Since we were already doing business in those states, it made sense to start hiring new people there too. In the medium term, we ended up prioritizing a combination of places where current employees wanted to live and those where we could tap into a great local talent pool. And that’s still where Textio is today. We’ve talked about using a PEO to open up even broader geography at scale, but the work to do this hasn’t made the prioritization cut because we can already find so many qualified, diverse team members within our existing locations.

HW: I think of you first and foremost as a founder, not a ‘female founder.’ That said, as a woman you have a perspective on the ecosystem which I lack. Set aside the people who think our community is already a meritocracy – we’re not going to convince them – but is there something that even well-intentioned VCs do with female founded/led startups that is harmful or could be improved?

KS: The reason I have always liked using quantitative data to talk about industry bias is that data is a language that technologists already speak. 

Right or wrong, it’s easy for people to discount individual stories about bias in the industry. But if you can look at hundreds of thousands of written performance reviews across the Fortune 500 and see that Black people get 25% less written feedback at work than white people, or that women are 20 times more likely to be described as abrasive, or that the word ambitious is used to compliment men but punish women – well, that’s a lot harder to argue with.

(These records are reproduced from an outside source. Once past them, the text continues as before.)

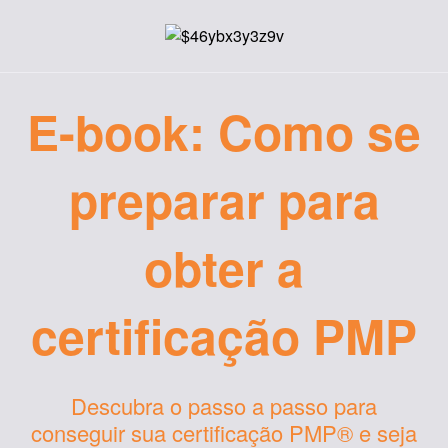
E-book: Como se
preparar para
obter a
certificação PMP
Descubra o passo a passo para
conseguir sua certificação PMP® e seja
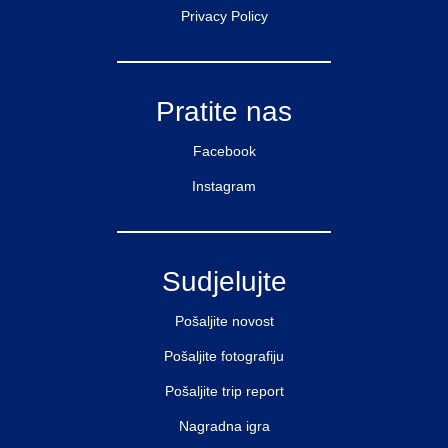
Privacy Policy
Pratite nas
Facebook
Instagram
Sudjelujte
Pošaljite novost
Pošaljite fotografiju
Pošaljite trip report
Nagradna igra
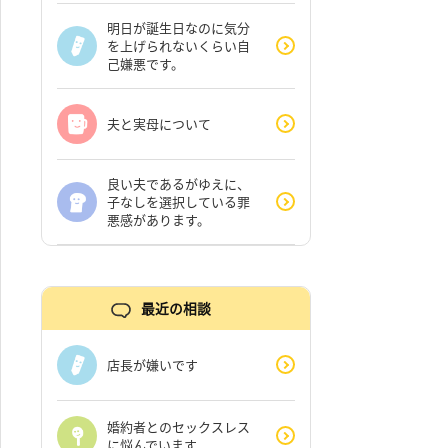
明日が誕生日なのに気分
を上げられないくらい自
己嫌悪です。
夫と実母について
良い夫であるがゆえに、
子なしを選択している罪
悪感があります。
最近の相談
店長が嫌いです
婚約者とのセックスレス
に悩んでいます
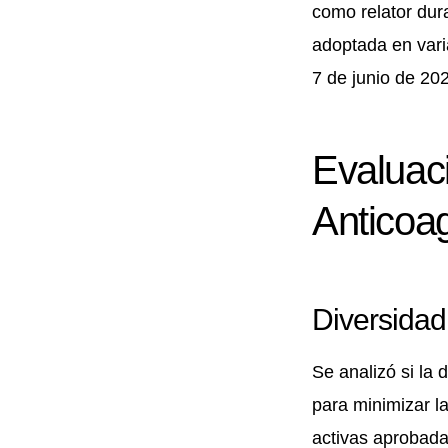
como relator dur
adoptada en vari
7 de junio de 20
Evaluac
Anticoa
Diversida
Se analizó si la
para minimizar la
activas aprobada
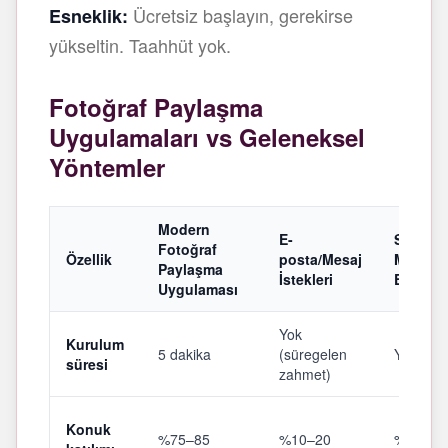
Ücretsiz başlayın, gerekirse
Esneklik:
yükseltin. Taahhüt yok.
Fotoğraf Paylaşma
Uygulamaları vs Geleneksel
Yöntemler
Modern
E-
Sosyal
Fotoğraf
Özellik
posta/Mesaj
Medya
Paylaşma
İstekleri
Etiketler
Uygulaması
Yok
Kurulum
5 dakika
(süregelen
Yok
süresi
zahmet)
Konuk
%75–85
%10–20
%40–50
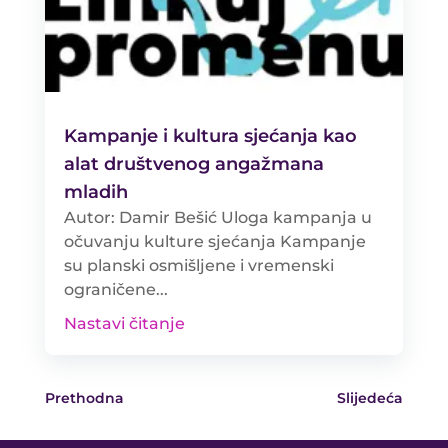
Kampanje i kultura sjećanja kao
alat društvenog angažmana
mladih
Autor: Damir Bešić Uloga kampanja u
očuvanju kulture sjećanja Kampanje
su planski osmišljene i vremenski
ograničene...
Nastavi čitanje
Prethodna
Slijedeća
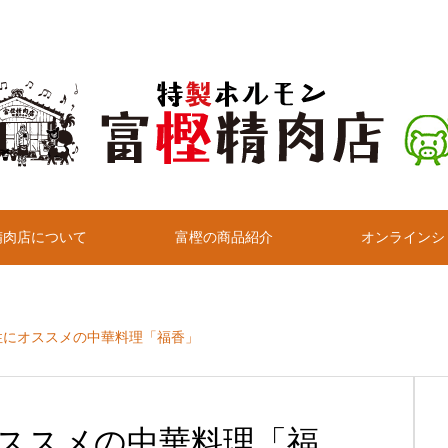
精肉店について
富樫の商品紹介
オンラインシ
性にオススメの中華料理「福香」
ススメの中華料理「福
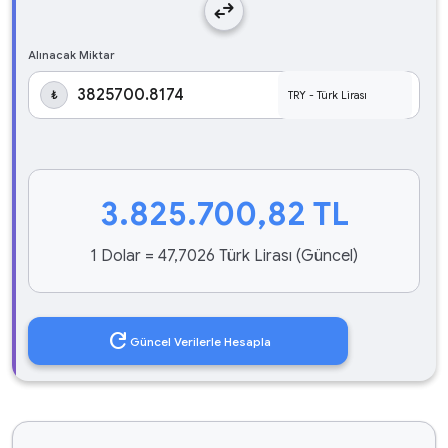
swap_horiz
Alınacak Miktar
₺
3.825.700,82
TL
1 Dolar = 47,7026 Türk Lirası (Güncel)
refresh
Güncel Verilerle Hesapla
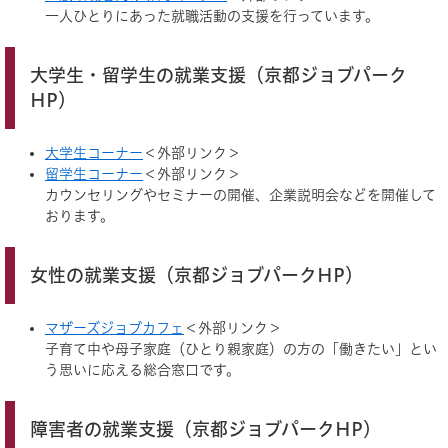
一人ひとりにあった就職活動の支援を行っています。
大学生・留学生の就業支援（京都ジョブパーク
HP）
大学生コーナー
＜外部リンク＞
留学生コーナー
＜外部リンク＞
カウンセリングやセミナーの開催、企業説明会などを開催して
おります。
女性の就業支援（京都ジョブパークHP）
マザーズジョブカフェ
＜外部リンク＞
子育て中や母子家庭（ひとり親家庭）の方の「働きたい」とい
う思いに応える総合窓口です。
障害者の就業支援（京都ジョブパークHP）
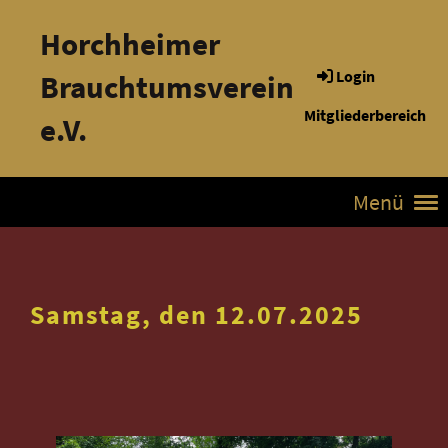
Horchheimer
Login
Brauchtumsverein
Mitgliederbereich
e.V.
Menü
Samstag, den 12.07.2025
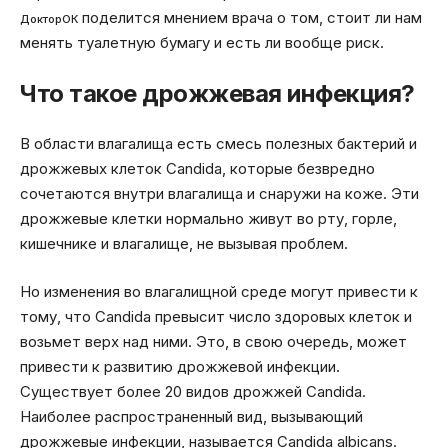
поделится мнением врача о том, стоит ли нам
ДокторОК
менять туалетную бумагу и есть ли вообще риск.
Что такое дрожжевая инфекция?
В области влагалища есть смесь полезных бактерий и
дрожжевых клеток Candida, которые безвредно
сочетаются внутри влагалища и снаружи на коже. Эти
дрожжевые клетки нормально живут во рту, горле,
кишечнике и влагалище, не вызывая проблем.
Но изменения во влагалищной среде могут привести к
тому, что Candida превысит число здоровых клеток и
возьмет верх над ними. Это, в свою очередь, может
привести к развитию дрожжевой инфекции.
Существует более 20 видов дрожжей Candida.
Наиболее распространенный вид, вызывающий
дрожжевые инфекции, называется Candida albicans.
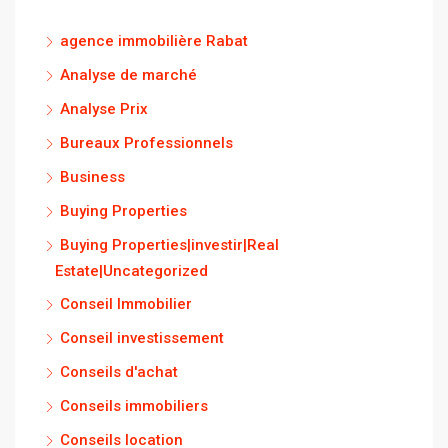
agence immobilière Rabat
Analyse de marché
Analyse Prix
Bureaux Professionnels
Business
Buying Properties
Buying Properties|investir|Real
Estate|Uncategorized
Conseil Immobilier
Conseil investissement
Conseils d'achat
Conseils immobiliers
Conseils location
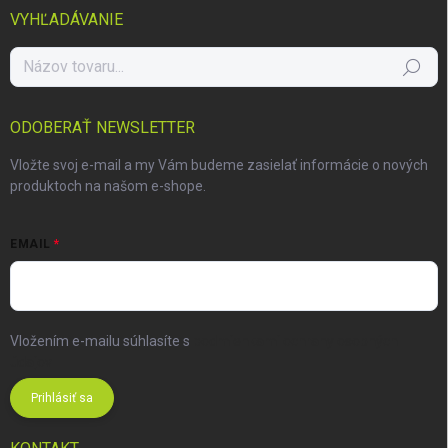
VYHĽADÁVANIE
Hľadať
ODOBERAŤ NEWSLETTER
Vložte svoj e-mail a my Vám budeme zasielať informácie o nových
produktoch na našom e-shope.
EMAIL
Vložením e-mailu súhlasíte s
podmienkami ochrany osobných
údajov
Prihlásiť sa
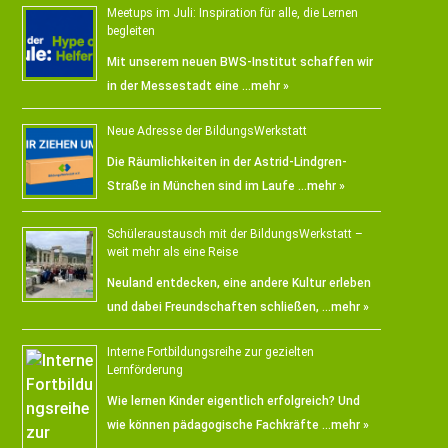
Meetups im Juli: Inspiration für alle, die Lernen
begleiten
Mit unserem neuen BWS-Institut schaffen wir
in der Messestadt eine …
mehr »
Neue Adresse der BildungsWerkstatt
Die Räumlichkeiten in der Astrid-Lindgren-
Straße in München sind im Laufe …
mehr »
Schüleraustausch mit der BildungsWerkstatt –
weit mehr als eine Reise
Neuland entdecken, eine andere Kultur erleben
und dabei Freundschaften schließen, …
mehr »
Interne Fortbildungsreihe zur gezielten
Lernförderung
Wie lernen Kinder eigentlich erfolgreich? Und
wie können pädagogische Fachkräfte …
mehr »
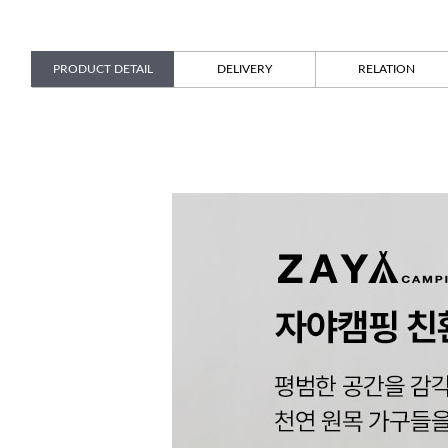
PRODUCT DETAIL
DELIVERY
RELATION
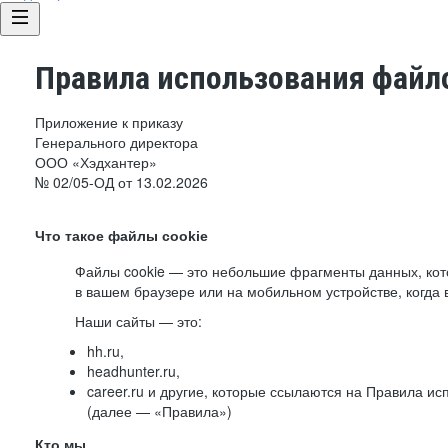
Правила использования файло
Приложение к приказу
Генерального директора
ООО «Хэдхантер»
№ 02/05-ОД от 13.02.2026
Что такое файлы cookie
Файлы cookie — это небольшие фрагменты данных, ко
в вашем браузере или на мобильном устройстве, когда 
Наши сайты — это:
hh.ru,
headhunter.ru,
career.ru и другие, которые ссылаются на Правила и
(далее — «Правила»)
Кто мы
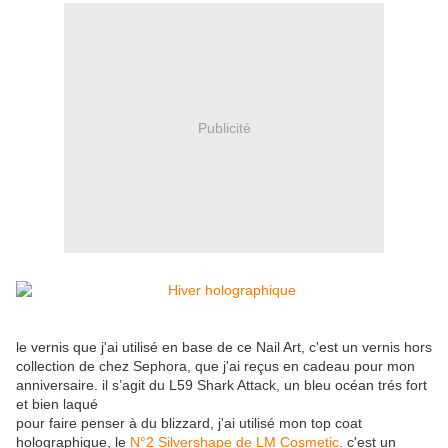
Publicité
le vernis que j'ai utilisé en base de ce Nail Art, c'est un vernis hors
collection de chez Sephora, que j'ai reçus en cadeau pour mon
anniversaire. il s’agit du L59 Shark Attack, un bleu océan trés fort
et bien laqué
pour faire penser à du blizzard, j'ai utilisé mon top coat
holographique, le
N°2 Silvershape de LM Cosmetic
. c'est un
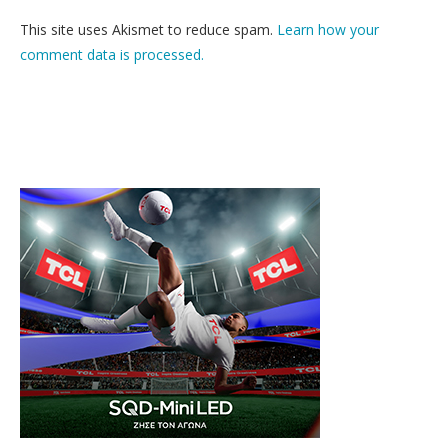
This site uses Akismet to reduce spam.
Learn how your
comment data is processed.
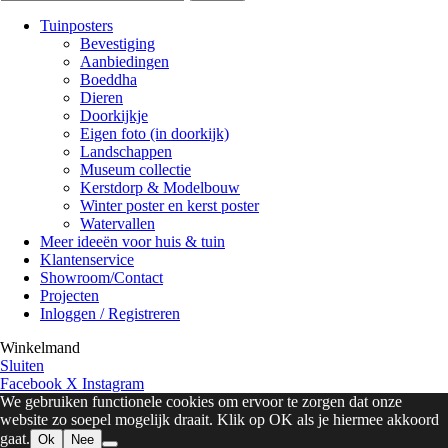
Tuinposters
Bevestiging
Aanbiedingen
Boeddha
Dieren
Doorkijkje
Eigen foto (in doorkijk)
Landschappen
Museum collectie
Kerstdorp & Modelbouw
Winter poster en kerst poster
Watervallen
Meer ideeën voor huis & tuin
Klantenservice
Showroom/Contact
Projecten
Inloggen / Registreren
Winkelmand
Sluiten
Facebook
X
Instagram
We gebruiken functionele cookies om ervoor te zorgen dat onze
website zo soepel mogelijk draait. Klik op OK als je hiermee akkoord
gaat.
Ok
Nee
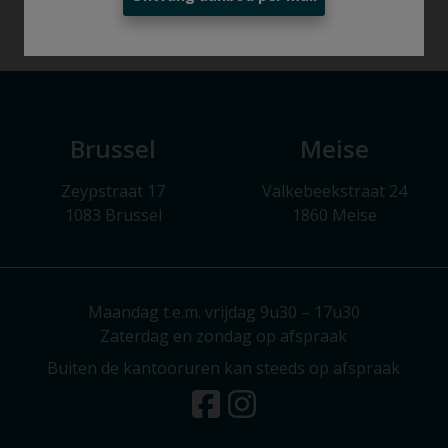
Brussel
Meise
Zeypstraat 17
Valkebeekstraat 24
1083 Brussel
1860 Meise
Maandag t.e.m. vrijdag 9u30 – 17u30
Zaterdag en zondag op afspraak
Buiten de kantooruren kan steeds op afspraak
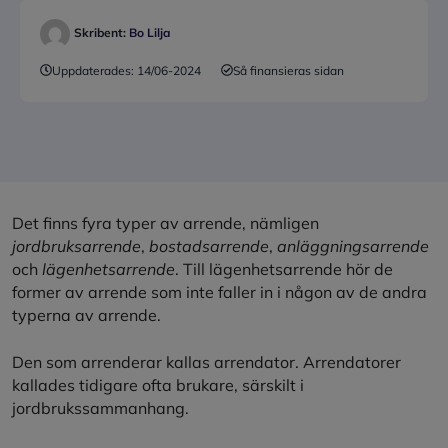
Skribent:
Bo Lilja
Uppdaterades:
14/06-2024
Så finansieras sidan
Det finns fyra typer av arrende, nämligen
jordbruksarrende
,
bostadsarrende
,
anläggningsarrende
och
lägenhetsarrende
. Till lägenhetsarrende hör de
former av arrende som inte faller in i någon av de andra
typerna av arrende.
Den som arrenderar kallas arrendator. Arrendatorer
kallades tidigare ofta brukare, särskilt i
jordbrukssammanhang.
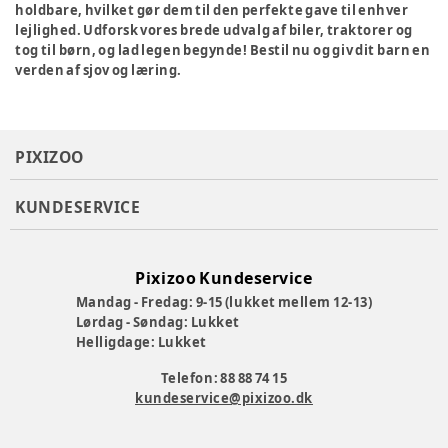
holdbare, hvilket gør dem til den perfekte gave til enhver
lejlighed. Udforsk vores brede udvalg af biler, traktorer og
tog til børn, og lad legen begynde! Bestil nu og giv dit barn en
verden af sjov og læring.
PIXIZOO
KUNDESERVICE
Pixizoo Kundeservice
Mandag - Fredag: 9-15 (lukket mellem 12-13)
Lørdag - Søndag: Lukket
Helligdage: Lukket
Telefon: 88 88 74 15
kundeservice@pixizoo.dk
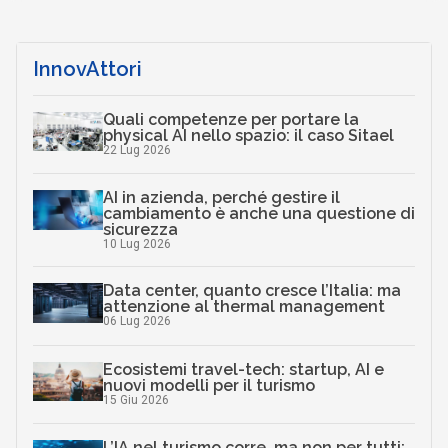
InnovAttori
Quali competenze per portare la
physical AI nello spazio: il caso Sitael
22 Lug 2026
AI in azienda, perché gestire il
cambiamento è anche una questione di
sicurezza
10 Lug 2026
Data center, quanto cresce l’Italia: ma
attenzione al thermal management
06 Lug 2026
Ecosistemi travel-tech: startup, AI e
nuovi modelli per il turismo
15 Giu 2026
L’IA nel turismo corre, ma non per tutti:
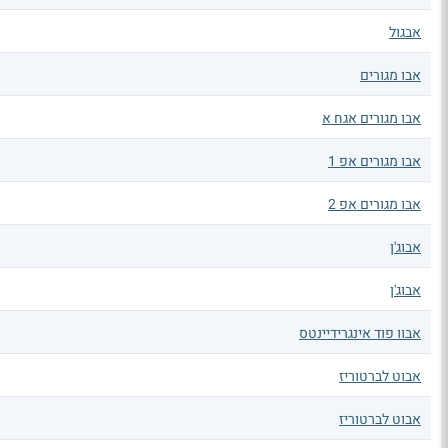
אבגול
אבו מגורים
אבו מגורים אגח א
אבו מגורים אפ 1
אבו מגורים אפ 2
אבוג'ן
אבוג'ן
אבוו פוד אינגרידיינטס
אבוט לברטוריז
אבוט לברטוריז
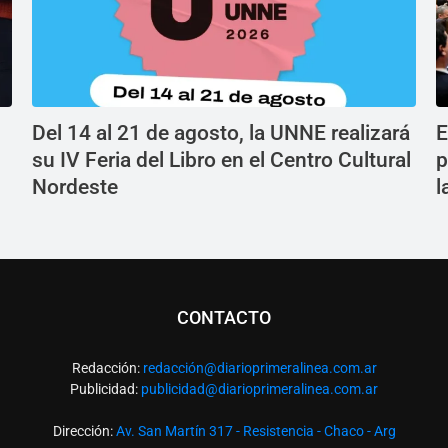
Del 14 al 21 de agosto, la UNNE realizará
E
su IV Feria del Libro en el Centro Cultural
p
Nordeste
l
CONTACTO
Redacción:
redacció
n@diarioprimeralinea.com.ar
Publicidad:
publicidad@diarioprimeralinea.com.ar
Dirección:
Av. San Martín 317 - Resistencia - Chaco - Arg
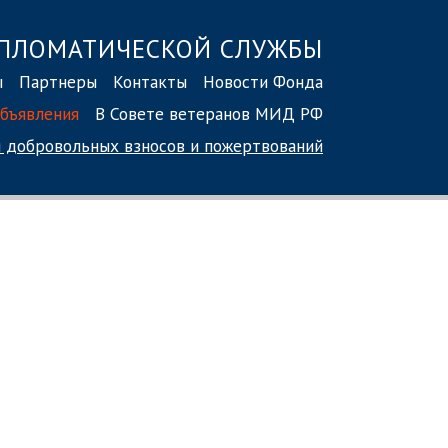
ПЛОМАТИЧЕСКОЙ СЛУЖБЫ
ы
Партнеры
Контакты
Новости Фонда
бъявления
В Совете ветеранов МИД РФ
 добровольных взносов
и пожертвований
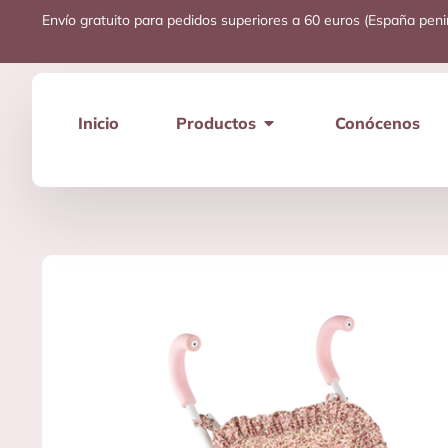
Envío gratuito para pedidos superiores a 60 euros (España peni
Inicio
Productos
Conócenos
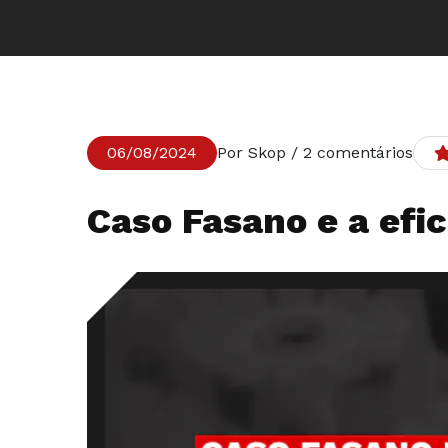
06/08/2024
Por Skop / 2 comentários
Caso Fasano e a efic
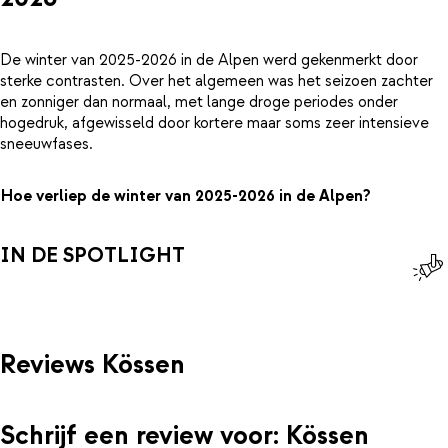
De winter van 2025-2026 in de Alpen werd gekenmerkt door
sterke contrasten. Over het algemeen was het seizoen zachter
en zonniger dan normaal, met lange droge periodes onder
hogedruk, afgewisseld door kortere maar soms zeer intensieve
sneeuwfases.
Hoe verliep de winter van 2025-2026 in de Alpen?
IN DE SPOTLIGHT
Reviews Kössen
Schrijf een review voor: Kössen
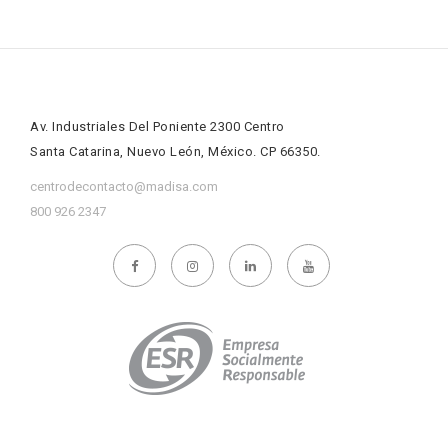
Av. Industriales Del Poniente 2300 Centro
Santa Catarina, Nuevo León, México. CP 66350.
centrodecontacto@madisa.com
800 926 2347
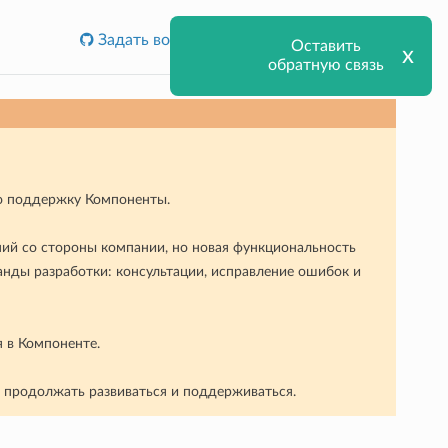
Задать вопрос или сообщить об ошибке
Оставить
х
обратную связь
ую поддержку Компоненты.
ний со стороны компании, но новая функциональность
анды разработки: консультации, исправление ошибок и
я в Компоненте.
т продолжать развиваться и поддерживаться.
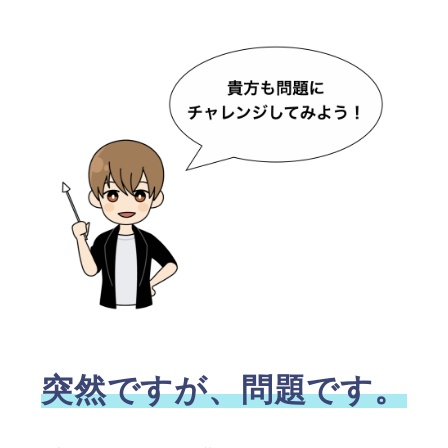
突然ですが、問題です。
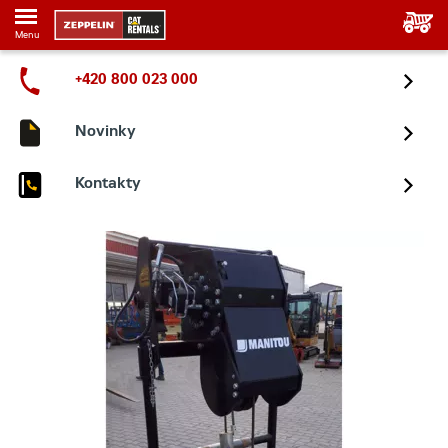
Menu
+420 800 023 000
Novinky
Kontakty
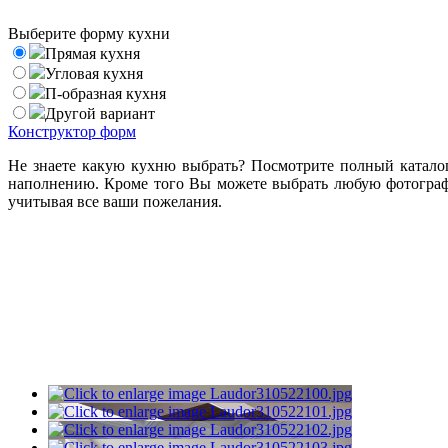
Выберите форму кухни
Прямая кухня
Угловая кухня
П-образная кухня
Другой вариант
Конструктор форм
Не знаете какую кухню выбрать? Посмотрите полный катало
наполнению. Кроме того Вы можете выбрать любую фотографи
учитывая все ваши пожелания.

I love quantitative data based on real workplace documents because you don’t have to stretch to show what’s going on.

The best VCs are outstanding at analyzing data to find patterns and using those patterns to make decisions. But investors rarely use their analytical skills in the context of understanding their own interactions with founders. 

One example: As I’ve ramped up my coaching and advising work with founders, it’s striking how much more often the female CEOs I work with are pushed to sign away major decision rights compared to the male CEOs. Why does this happen? I doubt it’s because investors consciously trust the women less. It’s more likely because the women on average get fewer term sheets overall. When a founder has fewer options, investors typically push them to make more concessions on terms.

This is just one example of many that compounds over time, and could be studied with real data. Huh, maybe I’ll do that for a future nerd processor!